After a beat, his eyes flickered down to my drink and it dawned on me what was very likely going through his head.

Don’t worry, I’m twenty-two,” I reassured him, gesturing with the glass.

“Oh, I . . .”

He looked confused. Like maybe he didn’t believe me? Did I look underage? I couldn’t explain the ridiculous impulse behind it, but I pushed my hand into the pocket of my jeans and pulled out my driver’s license and student ID, thrusting them in his direction.

Dan took the license and ID card from my hand and laughed uncomfortably, as though he wasn’t quite sure what to do.

“Well, I . . . okay. I wasn’t actually . . . Here, you can keep these,” he said, handing the cards back. “So, you’re graduating soon?”
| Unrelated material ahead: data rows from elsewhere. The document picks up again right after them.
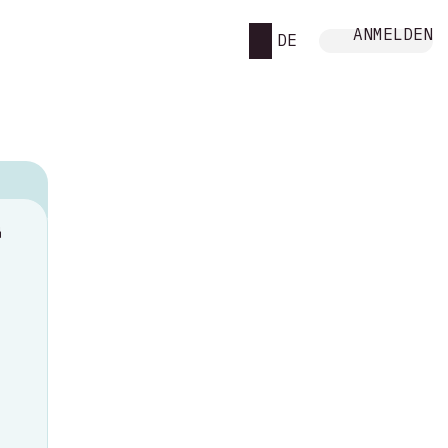
ANMELDEN
DE
M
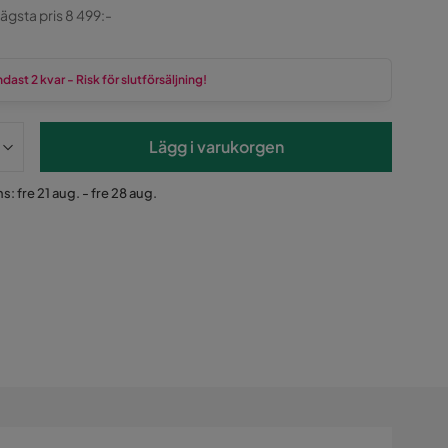
ginal
lägsta pris 8 499:-
dast 2 kvar - Risk för slutförsäljning!
Lägg i varukorgen
s: fre 21 aug. - fre 28 aug.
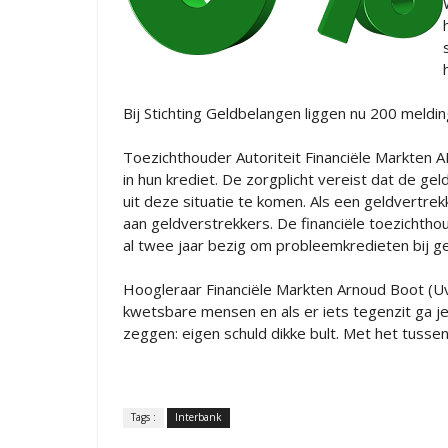
Bij Stichting Geldbelangen liggen nu 200 meld
Toezichthouder Autoriteit Financiële Markten 
in hun krediet. De zorgplicht vereist dat de ge
uit deze situatie te komen. Als een geldvertrek
aan geldverstrekkers. De financiële toezicht
al twee jaar bezig om probleemkredieten bij g
Hoogleraar Financiële Markten Arnoud Boot (U
kwetsbare mensen en als er iets tegenzit ga je
zeggen: eigen schuld dikke bult. Met het tusse
Tags :
Interbank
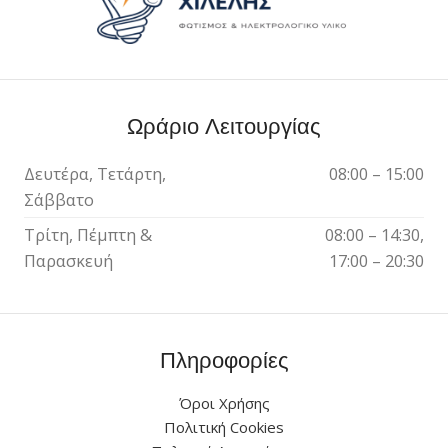
Ωράριο Λειτουργίας
Δευτέρα, Τετάρτη,
08:00 – 15:00
Σάββατο
Τρίτη, Πέμπτη &
08:00 – 14:30,
Παρασκευή
17:00 – 20:30
Πληροφορίες
Όροι Χρήσης
Πολιτική Cookies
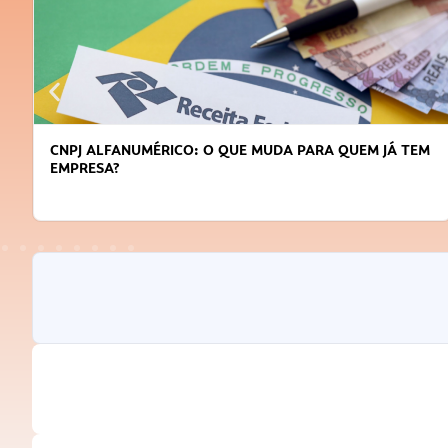
CNPJ ALFANUMÉRICO: O QUE MUDA PARA QUEM JÁ TEM
EMPRESA?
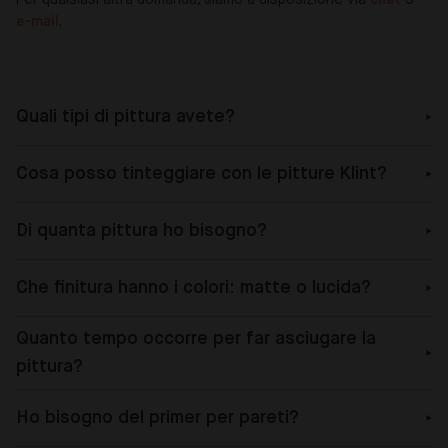
e-mail
.
Quali tipi di pittura avete?
Cosa posso tinteggiare con le pitture Klint?
Di quanta pittura ho bisogno?
Che finitura hanno i colori: matte o lucida?
Quanto tempo occorre per far asciugare la
pittura?
Ho bisogno del primer per pareti?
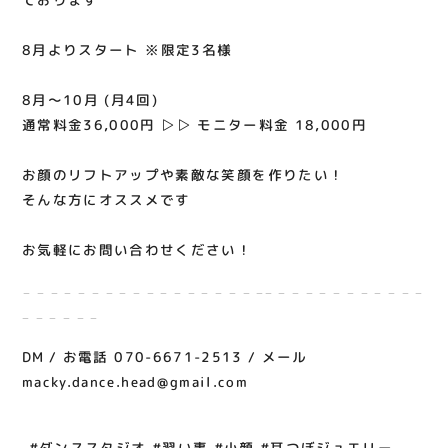
⁡
8月よりスタート️ ※限定3名様
⁡
8月〜10月 (月4回)
通常料金36,000円 ▷︎▷ モニター料金 18,000円
⁡
お顔のリフトアップや素敵な笑顔を作りたい！
そんな方にオススメです
⁡
お気軽にお問い合わせください！
⁡𓐄 𓐄 𓐄 𓐄 𓐄 𓐄 𓐄 𓐄 𓐄 𓐄 𓐄 𓐄 𓐄 𓐄 𓐄 𓐄 𓐄 𓐄𓐄 𓐄 𓐄 𓐄 𓐄 𓐄 𓐄 𓐄 𓐄 𓐄 𓐄 𓐄
𓐄 𓐄 𓐄 𓐄 𓐄 𓐄
DM / お電話 070-6671-2513 / メール
macky.dance.head@gmail.com
⁡
⁡ #ダンススタジオ #習い事 #小顔 #耳つぼジュエリー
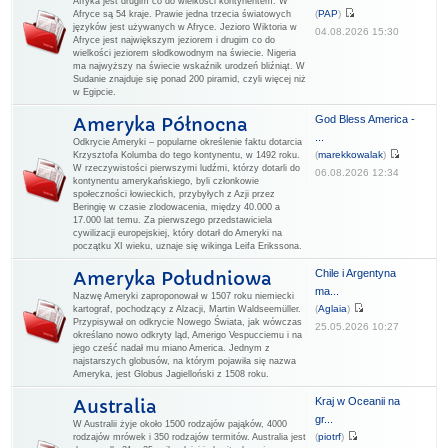
Afryka jest drugim co do wielkości kontynentem. W
(
PAP
)
Afryce są 54 kraje. Prawie jedna trzecia światowych
języków jest używanych w Afryce. Jezioro Wiktoria w
04.08.2026 15:30
Afryce jest największym jeziorem i drugim co do
wielkości jeziorem słodkowodnym na świecie. Nigeria
ma najwyższy na świecie wskaźnik urodzeń bliźniąt. W
Sudanie znajduje się ponad 200 piramid, czyli więcej niż
w Egipcie.
God Bless America -
Ameryka Północna
...
Odkrycie Ameryki – popularne określenie faktu dotarcia
(
marekkowalak
)
Krzysztofa Kolumba do tego kontynentu, w 1492 roku.
W rzeczywistości pierwszymi ludźmi, którzy dotarli do
06.08.2026 12:34
kontynentu amerykańskiego, byli członkowie
społeczności łowieckich, przybyłych z Azji przez
Beringię w czasie zlodowacenia, między 40.000 a
17.000 lat temu. Za pierwszego przedstawiciela
cywilizacji europejskiej, który dotarł do Ameryki na
początku XI wieku, uznaje się wikinga Leifa Erikssona.
Chile i Argentyna
Ameryka Południowa
ma...
Nazwę Ameryki zaproponował w 1507 roku niemiecki
(
Aglaia
)
kartograf, pochodzący z Alzacji, Martin Waldseemüller.
Przypisywał on odkrycie Nowego Świata, jak wówczas
25.05.2026 10:27
określano nowo odkryty ląd, Amerigo Vespucciemu i na
jego cześć nadał mu miano America. Jednym z
najstarszych globusów, na którym pojawiła się nazwa
Ameryka, jest Globus Jagielloński z 1508 roku.
Kraj w Oceanii na
Australia
gr...
W Australii żyje około 1500 rodzajów pająków, 4000
(
piotrf
)
rodzajów mrówek i 350 rodzajów termitów. Australia jest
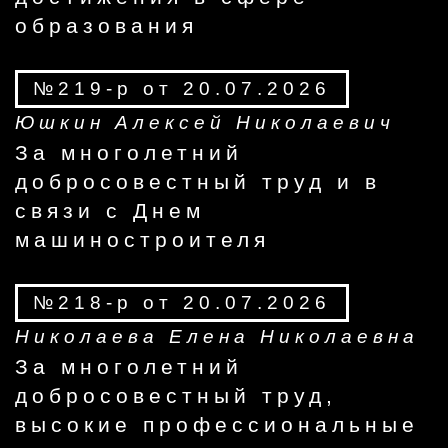
образования
№219-р от 20.07.2026
Юшкин Алексей Николаевич
За многолетний
добросовестный труд и в
связи с Днем
машиностроителя
№218-р от 20.07.2026
Николаева Елена Николаевна
За многолетний
добросовестный труд,
высокие профессиональные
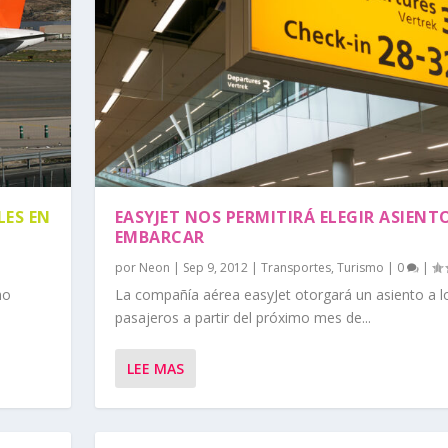
LES EN
EASYJET NOS PERMITIRÁ ELEGIR ASIENT
EMBARCAR
por
Neon
|
Sep 9, 2012
|
Transportes
,
Turismo
|
0
|
ho
La compañía aérea easyJet otorgará un asiento a l
pasajeros a partir del próximo mes de...
LEE MAS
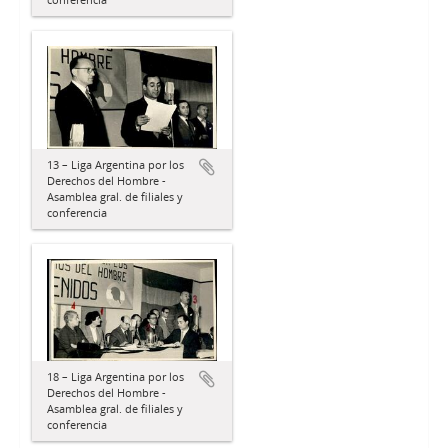
13 – Liga Argentina por los
Derechos del Hombre -
Asamblea gral. de filiales y
conferencia
18 – Liga Argentina por los
Derechos del Hombre -
Asamblea gral. de filiales y
conferencia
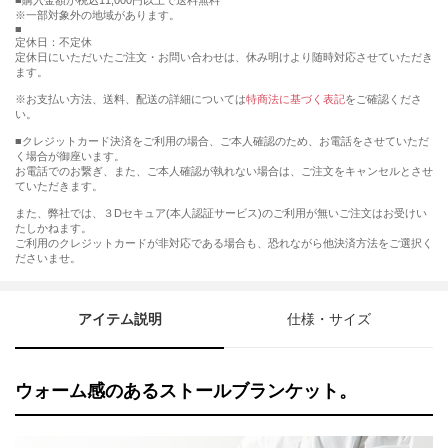
購入金額が税込11,000円以上で送料無料
※一部対象外の地域があります。
定休日：不定休
定休日にいただいたご注文・お問い合わせは、休み明けより随時対応させていただき
ます。
※お支払い方法、送料、配送の詳細については
特商法に基づく表記
をご確認くださ
い。
■クレジットカード決済をご利用の場合、ご本人確認のため、お電話をさせていただ
く場合が御座います。
お電話でのお繋ぎ、また、ご本人確認が執れない場合は、ご注文をキャンセルとさせ
ていただきます。
また、弊社では、３Dセキュア(本人認証サービス)のご利用が無いご注文はお受けい
たしかねます。
ご利用のクレジットカードが非対応である場合も、恐れながら他決済方法をご選択く
ださいませ。
アイテム説明
仕様・サイズ
ウォーム感のあるストールブランケット。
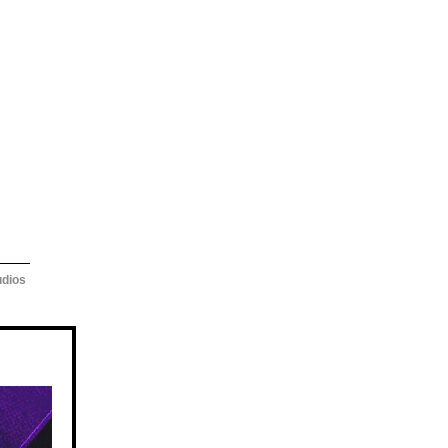
udios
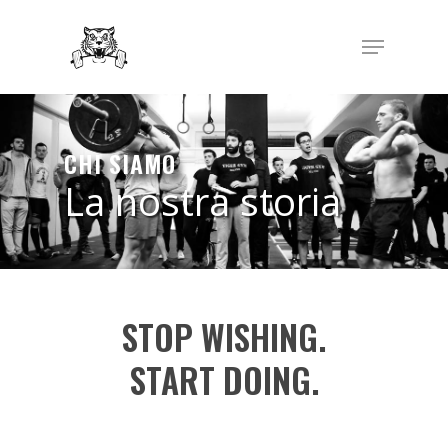
Hit enter to search or ESC to close
CHI
SIAMO
La nostra storia
STOP WISHING.
START DOING.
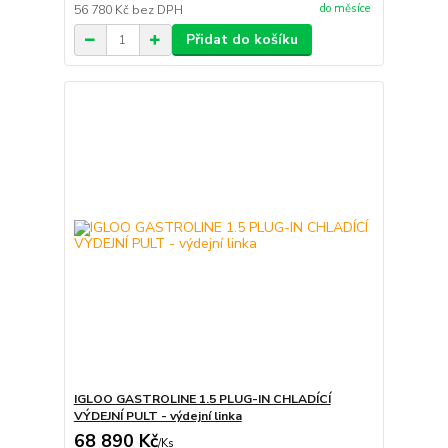
do měsíce
56 780 Kč
bez DPH
Přidat do košíku
IGLOO GASTROLINE 1.5 PLUG-IN CHLADÍCÍ
VÝDEJNÍ PULT - výdejní linka
68 890 Kč
/
Ks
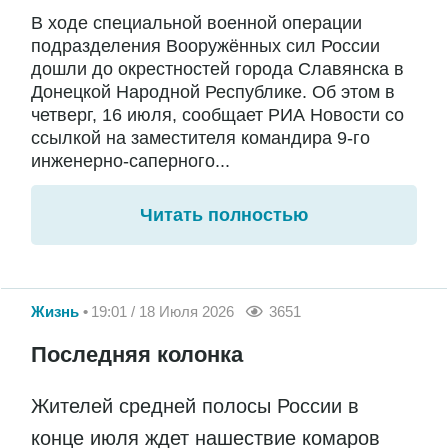
В ходе специальной военной операции
подразделения Вооружённых сил России
дошли до окрестностей города Славянска в
Донецкой Народной Республике. Об этом в
четверг, 16 июля, сообщает РИА Новости со
ссылкой на заместителя командира 9-го
инженерно-саперного...
Читать полностью
Жизнь
19:01 / 18 Июля 2026
3651
Последняя колонка
Жителей средней полосы России в
конце июля ждет нашествие комаров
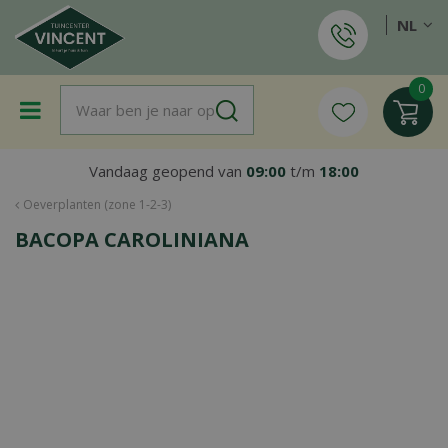
G
NL
a
n
a
a
r
c
o
Vandaag geopend van
09:00
t/m
18:00
n
t
Oeverplanten (zone 1-2-3)
e
BACOPA CAROLINIANA
n
t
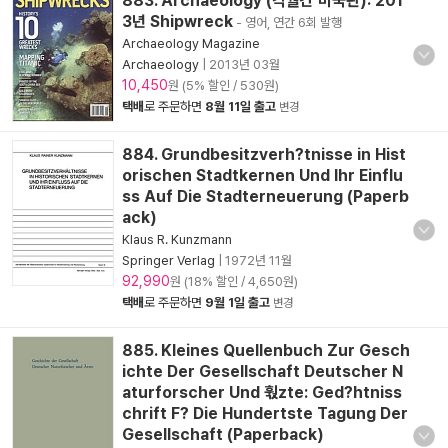
883. Archaeology (격월간 미국판): 201
3년 Shipwreck
- 영어, 연간 6회 발행
Archaeology Magazine
Archaeology
|
2013년 03월
10,450
원 (5% 할인 / 530원)
택배
로 주문하면
8월 11일 출고
변경
884. Grundbesitzverh?tnisse in Hist
orischen Stadtkernen Und Ihr Einflu
ss Auf Die Stadterneuerung (Paperb
ack)
Klaus R. Kunzmann
Springer Verlag
|
1972년 11월
92,990
원 (18% 할인 / 4,650원)
택배
로 주문하면
9월 1일 출고
변경
885. Kleines Quellenbuch Zur Gesch
ichte Der Gesellschaft Deutscher N
aturforscher Und 훣zte: Ged?htniss
chrift F? Die Hundertste Tagung Der
Gesellschaft (Paperback)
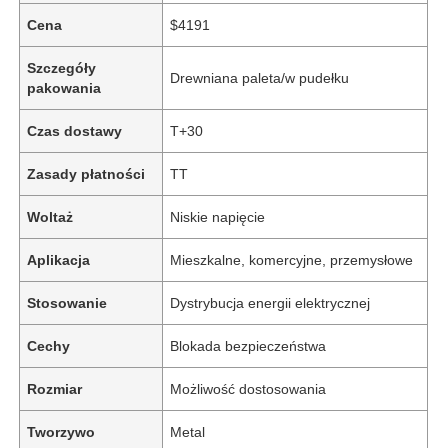
Cena
$4191
Szczegóły
Drewniana paleta/w pudełku
pakowania
Czas dostawy
T+30
Zasady płatności
TT
Woltaż
Niskie napięcie
Aplikacja
Mieszkalne, komercyjne, przemysłowe
Stosowanie
Dystrybucja energii elektrycznej
Cechy
Blokada bezpieczeństwa
Rozmiar
Możliwość dostosowania
Tworzywo
Metal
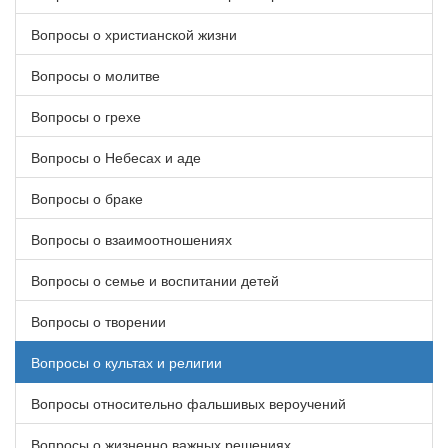
Вопросы о христианской жизни
Вопросы о молитве
Вопросы о грехе
Вопросы о Небесах и аде
Вопросы о браке
Вопросы о взаимоотношениях
Вопросы о семье и воспитании детей
Вопросы о творении
Вопросы о культах и религии
Вопросы относительно фальшивых вероучений
Вопросы о жизненно важных решениях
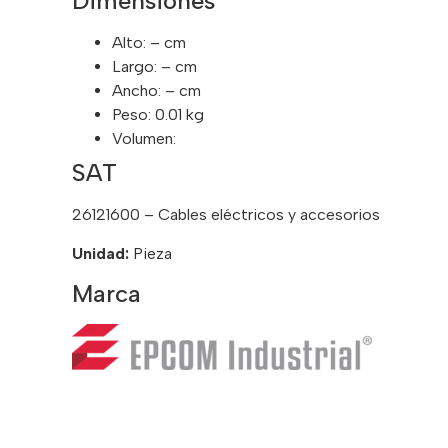
Dimensiones
Alto: – cm
Largo: – cm
Ancho: – cm
Peso: 0.01 kg
Volumen:
SAT
26121600 – Cables eléctricos y accesorios
Unidad:
Pieza
Marca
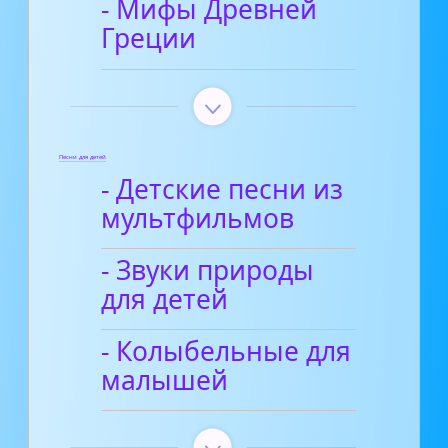
- Мифы Древней
Греции
Песни для детей
- Детские песни из
мультфильмов
- Звуки природы
для детей
- Колыбельные для
малышей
I took another sip of the cosmo, definitely not looking like I needed the fortification. “Actually, I’ve still got one more year to go on my bachelor’s. I’m doing an internship at Stanford Medical Center so I haven’t been able to take a full load. Thus, the five-year plan.”

“The medical center?”

“Working with kids with autism.”

He narrowed his eyes as if digging even deeper in his memory. “Your brother.”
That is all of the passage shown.